The Institute for Health Metrics and Evaluation (IHME) at the University of Washington is predicting a total of 438,941 deaths in America by March 1, 2021.

Dr. Anthony Fauci, who serves on the Trump coronavirus task force, and President-elect Biden are pleading with Americans to wear masks and socially distance until the vaccines arrive – very soon.

Roughly 20 million people could be vaccinated against the coronavirus in December, the chief of the Donald Trump administration’s vaccine coordination program has indicated.
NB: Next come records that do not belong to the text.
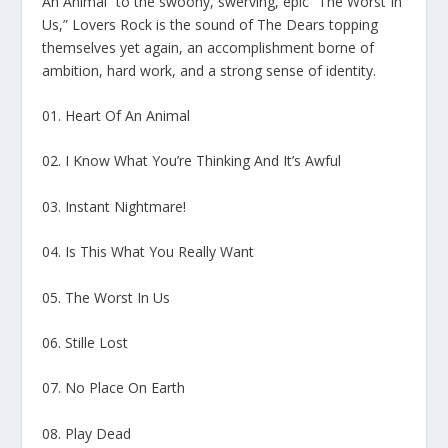
An Animal” to the swoony, swerving, epic “The Worst In
Us,” Lovers Rock is the sound of The Dears topping
themselves yet again, an accomplishment borne of
ambition, hard work, and a strong sense of identity.
01. Heart Of An Animal
02. I Know What You’re Thinking And It’s Awful
03. Instant Nightmare!
04. Is This What You Really Want
05. The Worst In Us
06. Stille Lost
07. No Place On Earth
08. Play Dead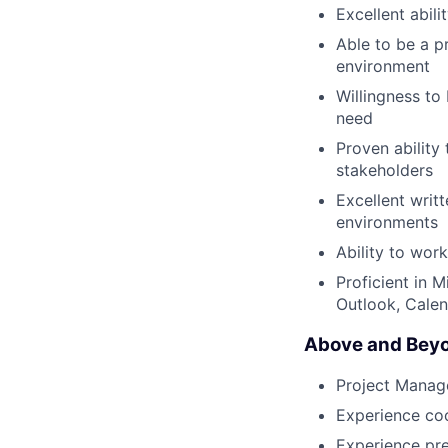
Excellent abil
Able to be a p
environment
Willingness to
need
Proven ability
stakeholders
Excellent writ
environments
Ability to wor
Proficient in 
Outlook, Calen
Above and Beyo
Project Manage
Experience coo
Experience pre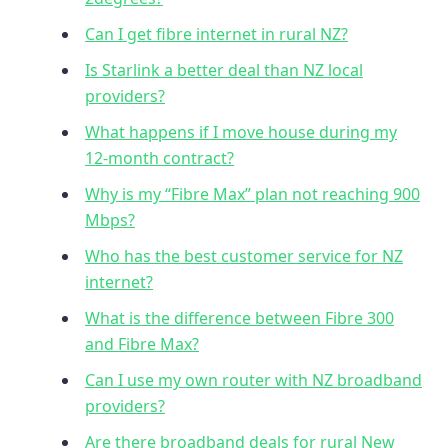
Can I get fibre internet in rural NZ?
Is Starlink a better deal than NZ local
providers?
What happens if I move house during my
12-month contract?
Why is my “Fibre Max” plan not reaching 900
Mbps?
Who has the best customer service for NZ
internet?
What is the difference between Fibre 300
and Fibre Max?
Can I use my own router with NZ broadband
providers?
Are there broadband deals for rural New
Anywhere from 25 to 30 million people could be vaccinated each month afterward.

The US is working with a portfolio of six vaccines, using three different platform technologies and two candidates from each platform: messenger RNA, live viral vectors and recombinant protein.

Pfizer and Moderna’s vaccines use the messenger RNA platform, Johnson and Johnson and AstraZeneca in partnership with Oxford University are on the live vector path while Novavax and Sanofi/ GlaxoSmithKline are building out their vaccine candidates on the recombinant protein platform.
One of them – Pfizer – announced that it has achieved 90 per cent efficacy. The company hopes to file for emergency use authorisation as soon as its final efficacy results arrive in the third week of November.